Still, interleague play remained a hit at the box office this year, with an average attendance of 31,447, up 16 percent from the average of 27,152 for intraleague games."It was so obvious that people enjoyed it again everywhere," commissioner-to-be Bud Selig said Friday. "It's a permanent part of our landscape. It's fun."

Players and owners have essentially agreed to a one-year extension of interleague play, a management lawyer familiar with the talks said on the condition he not be identified.

And it looks like big rivalries will be expanded next season, with the Mets and Yankees, Cubs and White Sox, Dodgers and Angels, Giants and Athletics, Blue Jays and Expos all playing six games against each other rather than three.

On Thursday, during the same meeting in which they take the commissioner vote, they will approve the 1999 schedule format. Selig says the intracity rivalries have produced the most exciting interleague games.

"The internal drama in the stadiums has been the biggest plus," he said.

So let's look at what happened this year, the second season of interleague play, which technically remains an "experiment."

AL teams beat the NL 114-110 (.509), a reversal of the NL's 117-97 (.547) margin last year. The New York Yankees, who have beaten up on AL opponents this season, also had the best interleague record, going 13-3. Houston was next at 10-4, followed by Anaheim and Cleveland, both 10-6.

St. Louis had the worst record at 4-9, followed by Baltimore and Tampa Bay, each 5-11.

Vinny Castilla of the Rockies had the highest average at .435, followed by Texas' Will Clark at .431, San Francisco's Stan Javier at .421 and Anaheim's Darin Erstad at .420.

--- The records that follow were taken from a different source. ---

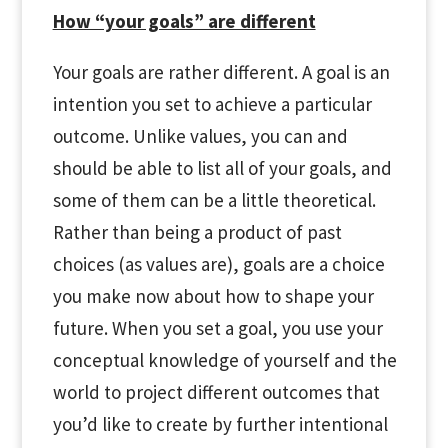
How “your goals” are different
Your goals are rather different. A goal is an
intention you set to achieve a particular
outcome. Unlike values, you can and
should be able to list all of your goals, and
some of them can be a little theoretical.
Rather than being a product of past
choices (as values are), goals are a choice
you make now about how to shape your
future. When you set a goal, you use your
conceptual knowledge of yourself and the
world to project different outcomes that
you’d like to create by further intentional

Ken Griffey Jr. led in home runs with 10, followed by Carlos Delgado, Tino Martinez and Rafael Palmeiro with seven each. Mark McGwire and Sammy Sosa were among seven players with six apiece.

Cecil Fielder, reviving after an awful start, tied with Martinez for the RBIs lead with 21, followed by Albert Belle and Jim Thome with 19 each.

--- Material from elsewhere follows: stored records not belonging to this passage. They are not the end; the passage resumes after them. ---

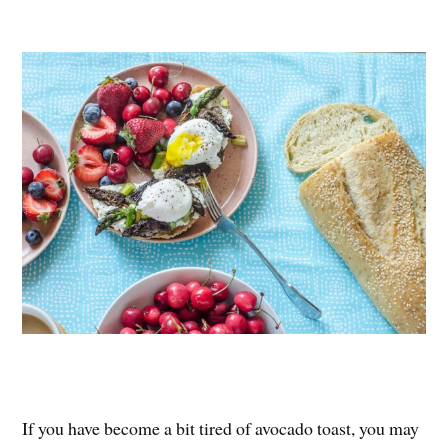
nt
ce
wi
ha
er
bo
tte
re
es
ok
r
t
If you have become a bit tired of avocado toast, you may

AL teams hit .286 at home, up from .275 last year, and their road average increased to .261 from .245. NL teams dropped to .265 from .278 at home and went down one point to .267 on the road.

AL pitchers hit .126, up from .106 last year, but had just eight RBIs. NL pitchers hit .152, a drop of 13 points, and drove in 19 runs.

AL designated hitters hit .300 with 13 homers and 57 RBIs, while NL DHs hit .221 with 10 homers and 58 RBIs.

Twelve pitchers went 3-0, the best mark in interleague play: Tim Belcher, Dave Burba, Bartolo Colon, David Cone, Cal Eldred, Livan Hernandez, Esteban Loaiza, Albie Lopez, Greg Maddux, Shane Reynolds, Bret Saberhagen and Bill Swift.

Chan-Ho Park of the Dodgers had the best ERA among qualifying pitchers at 0.55, followed by the Yankees' David Wells at 0.56 and Maddux at 0.82.

HELP! Peter Angelos has given the Baltimore Orioles two weeks to turn their season around. If not, it's trade time for some of the veterans.

Manager Ray Miller would likely drop Pete Smith and his 9.50 ERA from the starting rotation. But with two starters on the disabled list, it appears as if Miller doesn't have much choice but to give the struggling right-hander another start after the All-Star break.

Smith gave up four runs, five hits and four walks Wednesday night in a 5-3 loss to the Florida Marlins. He also threw two wild pitches and committed a balk.

"He knows he's got to do better and he wants to, but he's got to throw more strikes," Miller said. "He'd probably be pretty good in the middle relief role, but that doesn't solve the starting prob-lems."

Doug Johns took over for Smith on Wednesday and allowed only one run in five innings, thereby solidifying his spot in the bullpen.

"I'd like to keep Doug Johns where he's at," Miller said, "because when things are in such disarray and you have so many injuries, you'd like to have something solid, something that you can count on."

RATINGS GAME: Interleague play has produced some of baseball's best regular-season TV ratings in years.

The Mets-Yankees game last Saturday got a 3.4 rating, Fox's second-highest for a regular-season game. The Mets-Yankees game last Sunday night got a 4.3 cable rating, ESPN's highest for a regular-season game since Cal Ripken broke Lou Gehrig's record for consecutive games on Sept. 6, 1995 (that one got a 7.5).

It also was the highest-rated Sunday night game on ESPN since 1991, when a Dodgers-Giants game got a 4.5.